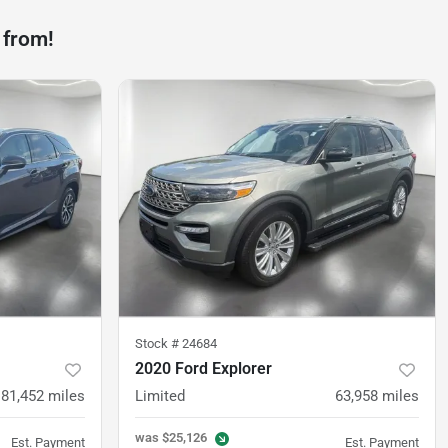
 from!
Stock #
24684
2020 Ford Explorer
81,452
miles
Limited
63,958
miles
was
$25,126
Est. Payment
Est. Payment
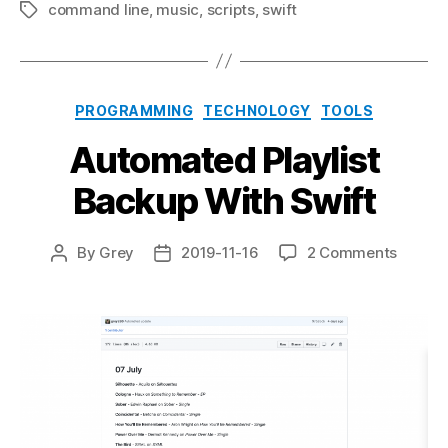
command line
,
music
,
scripts
,
swift
Tags
Categories
PROGRAMMING
TECHNOLOGY
TOOLS
Automated Playlist
Backup With Swift
on
By
Grey
2019-11-16
2 Comments
Post
Post
Autom
author
date
Playlist
Backu
With
Swift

▸ Work to complete
What you produce should repeat the data word for word while omitting all images.

▸ Exercise response
 from!
Stock #
24684
2020 Ford Explorer
81,452
miles
Limited
63,958
miles
was
$25,126
Est. Payment
Est. Payment
command line
,
music
,
scripts
,
swift
Tags
Categories
PROGRAMMING
TECHNOLOGY
TOOLS
Automated Playlist
Backup With Swift
on
By
Grey
2019-11-16
2 Comments
Post
Post
Autom
author
date
Playlist
Backu
With
Swift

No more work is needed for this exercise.